= Terry Shand =

American pianist, songwriter, vocalist and bandleader

Terence Alister Shand (October 1, 1904 - November 11, 1977) was an American pianist, vocalist, bandleader and songwriter.

==Biography==
Terry Shand was born in Uvalde, Texas. He started his career by 1920, playing piano at the Kelly Field Hostess Club, where his mother was manager, and then toured with such musicians as Jack Teagarden, Wingy Manone and Muggsy Spanier. Around 1930, he joined Freddy Martin's orchestra, before forming his own band later in the decade and recording for Decca Records.

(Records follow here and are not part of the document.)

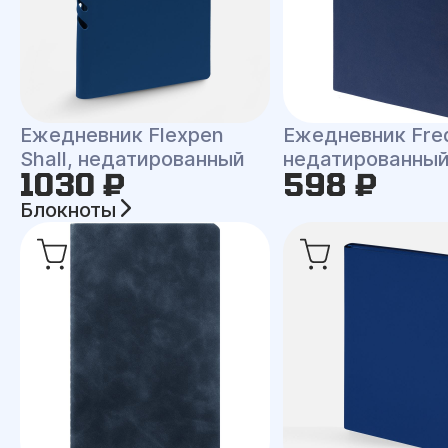
Ежедневник Flexpen
Ежедневник Fre
Shall, недатированный
недатированны
1030 ₽
598 ₽
Блокноты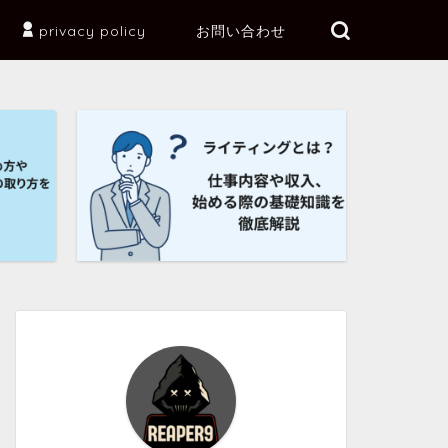
privacy policy
お問い合わせ
ブログ
ブログ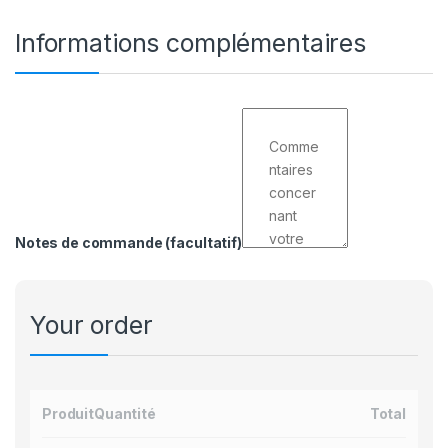
Informations complémentaires
Notes de commande
(facultatif)
Your order
Produit
Quantité
Total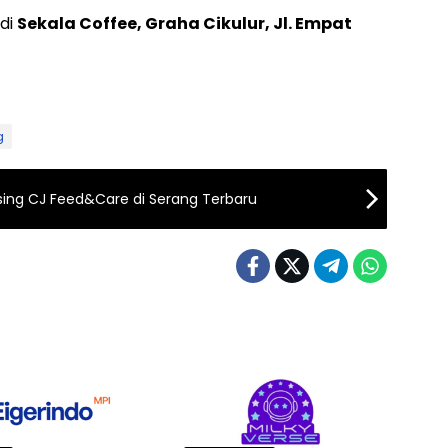
 di
Sekala Coffee, Graha Cikulur, Jl. Empat
g
ing CJ Feed&Care di Serang Terbaru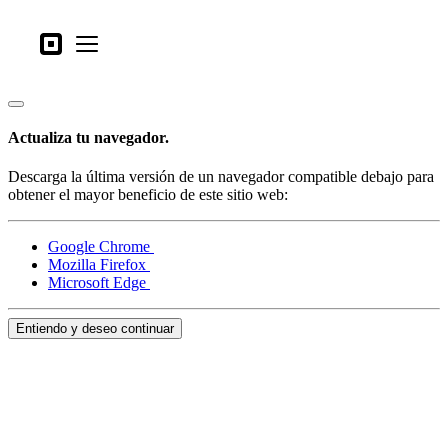
Tipos de negocio
Square
Open menu
Productos
Hardware
Actualiza tu navegador.
Precios
Descarga la última versión de un navegador compatible debajo para
Lo último
obtener el mayor beneficio de este sitio web:
Iniciar sesión
Google Chrome
Mozilla Firefox
Atención al Cliente
Microsoft Edge
Search
Entiendo y deseo continuar
Proceso de pago
Tipos de negocio
Alimentos y bebidas
Tienda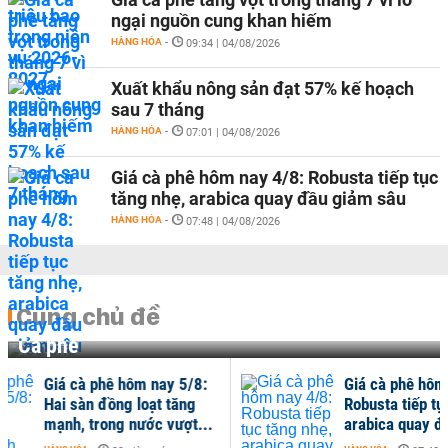
ngại nguồn cung khan hiếm
HÀNG HÓA
-
09:34 | 04/08/2026
Xuất khẩu nông sản đạt 57% kế hoạch
sau 7 tháng
HÀNG HÓA
-
07:01 | 04/08/2026
Giá cà phê hôm nay 4/8: Robusta tiếp tục
tăng nhẹ, arabica quay đầu giảm sâu
HÀNG HÓA
-
07:48 | 04/08/2026
Cùng chủ đề
Cà phê
Giá cà phê hôm nay 4/8:
Gi
Robusta tiếp tục tăng nhẹ,
Ro
arabica quay đầu...
thứ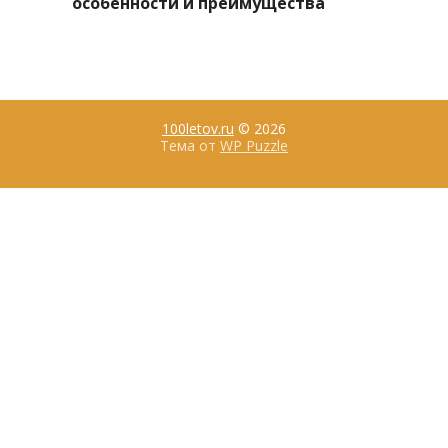
особенности и преимущества
100letov.ru
© 2026
Тема от
WP Puzzle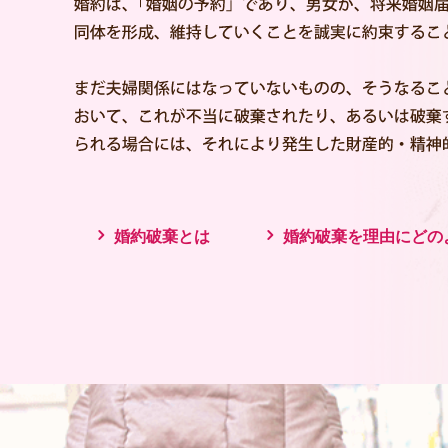
婚約破棄とは
婚約破棄を理由にどの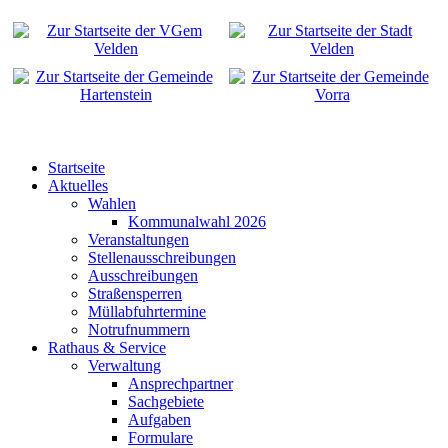
Startseite
Aktuelles
Wahlen
Kommunalwahl 2026
Veranstaltungen
Stellenausschreibungen
Ausschreibungen
Straßensperren
Müllabfuhrtermine
Notrufnummern
Rathaus & Service
Verwaltung
Ansprechpartner
Sachgebiete
Aufgaben
Formulare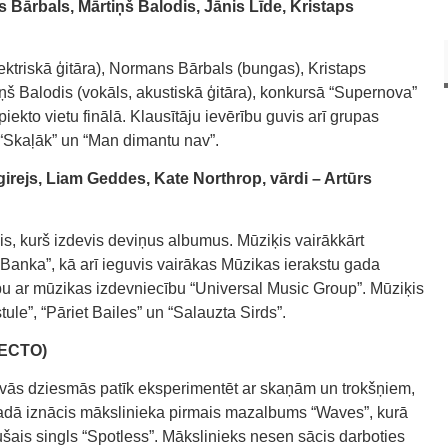
Bārbals, Mārtiņš Balodis, Jānis Līde, Kristaps
ektriskā ģitāra), Normans Bārbals (bungas), Kristaps
iņš Balodis (vokāls, akustiskā ģitāra), konkursā “Supernova”
iekto vietu finālā. Klausītāju ievērību guvis arī grupas
i “Skaļāk” un “Man dimantu nav”.
irejs, Liam Geddes, Kate Northrop, vārdi – Artūrs
is, kurš izdevis deviņus albumus. Mūziķis vairākkārt
Banka”, kā arī ieguvis vairākas Mūzikas ierakstu gada
u ar mūzikas izdevniecību “Universal Music Group”. Mūziķis
le”, “Pāriet Bailes” un “Salauzta Sirds”.
 ECTO)
ās dziesmās patīk eksperimentēt ar skaņām un trokšņiem,
gadā iznācis mākslinieka pirmais mazalbums “Waves”, kurā
šais singls “Spotless”. Mākslinieks nesen sācis darboties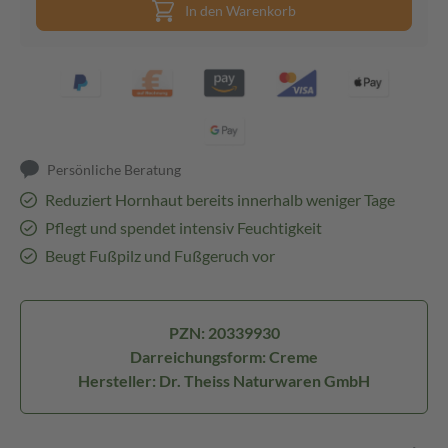
In den Warenkorb
Persönliche Beratung
Reduziert Hornhaut bereits innerhalb weniger Tage
Pflegt und spendet intensiv Feuchtigkeit
Beugt Fußpilz und Fußgeruch vor
PZN: 20339930
Darreichungsform: Creme
Hersteller: Dr. Theiss Naturwaren GmbH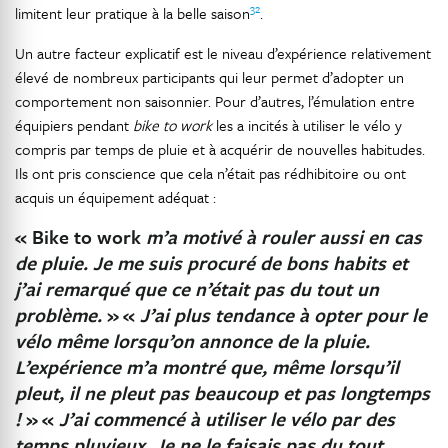
32
limitent leur pratique à la belle saison
.
Un autre facteur explicatif est le niveau d’expérience relativement
élevé de nombreux participants qui leur permet d’adopter un
comportement non saisonnier. Pour d’autres, l’émulation entre
équipiers pendant
bike to work
les a incités à utiliser le vélo y
compris par temps de pluie et à acquérir de nouvelles habitudes.
Ils ont pris conscience que cela n’était pas rédhibitoire ou ont
acquis un équipement adéquat :
« Bike to work
m’a motivé à rouler aussi en cas
de pluie. Je me suis procuré de bons habits et
j’ai remarqué que ce n’était pas du tout un
problème.
»
«
J’ai plus tendance à opter pour le
vélo même lorsqu’on annonce de la pluie.
L’expérience m’a montré que, même lorsqu’il
pleut, il ne pleut pas beaucoup et pas longtemps
!
»
«
J’ai commencé à utiliser le vélo par des
temps pluvieux. Je ne le faisais pas du tout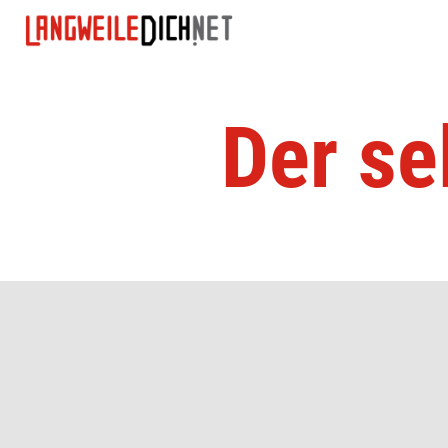
Der se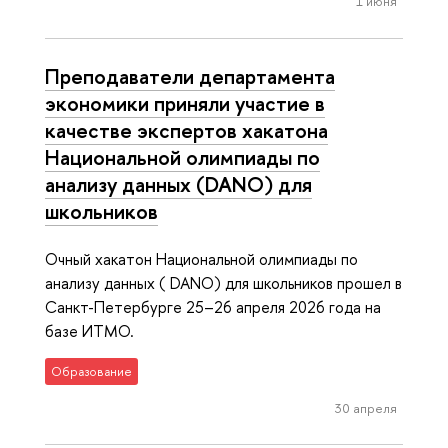
1 июня
Преподаватели департамента
экономики приняли участие в
качестве экспертов хакатона
Национальной олимпиады по
анализу данных (DANO) для
школьников
Очный хакатон Национальной олимпиады по
анализу данных ( DANO) для школьников прошел в
Санкт-Петербурге 25–26 апреля 2026 года на
базе ИТМО.
Образование
30 апреля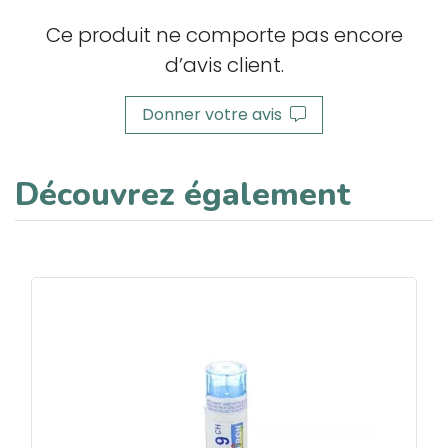
Ce produit ne comporte pas encore
d’avis client.
Donner votre avis
Découvrez également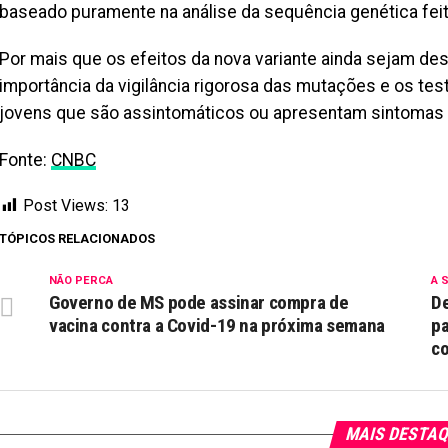
baseado puramente na análise da sequência genética feita
Por mais que os efeitos da nova variante ainda sejam de
importância da vigilância rigorosa das mutações e os te
jovens que são assintomáticos ou apresentam sintomas 
Fonte:
CNBC
Post Views:
13
TÓPICOS RELACIONADOS
NÃO PERCA
A 
Governo de MS pode assinar compra de
De
vacina contra a Covid-19 na próxima semana
pa
co
MAIS DESTA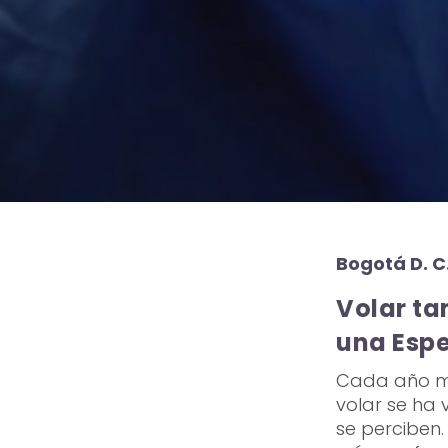
Bogotá D. C
Volar ta
una Espe
Cada año má
volar se ha 
se perciben.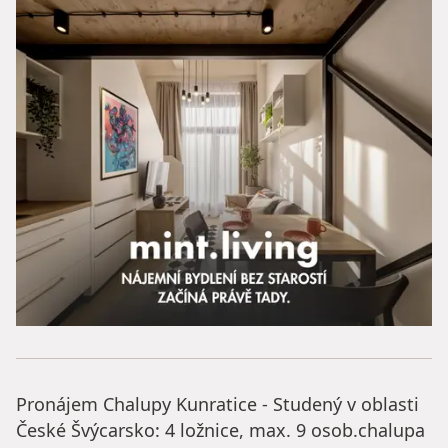
Pronájem Chalupy Kunratice - Studený v oblasti
České Švýcarsko: 4 ložnice, max. 9 osob.chalupa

He was also a prolific and respected songwriter. Among his compositions are "I'm Gonna Lock My Heart (And Throw Away the Key)", co-written with Jimmy Eaton and first recorded by Billie Holiday in 1938; "Dance with a Dolly (With a Hole in Her Stocking)", written with Eaton and Mickey Leader, and first recorded by Tony Pastor in 1940; and "You Don't Have to Be a Baby to Cry", written with Bob Merrill. The latter song was recorded in 1950 by Jimmy Dorsey's Orchestra, with Shand on vocals, Moon Mullican, Ernest Tubb and most successfully by English vocal duo The Caravelles in 1963.

His wife, Violet Ott ( Gossett, 1902-1983), collaborated on some of his compositions and toured with him. He lived for most of his life in Texas, New Mexico, and Miami, Florida. He died in hospital in Houston in 1977, aged 73.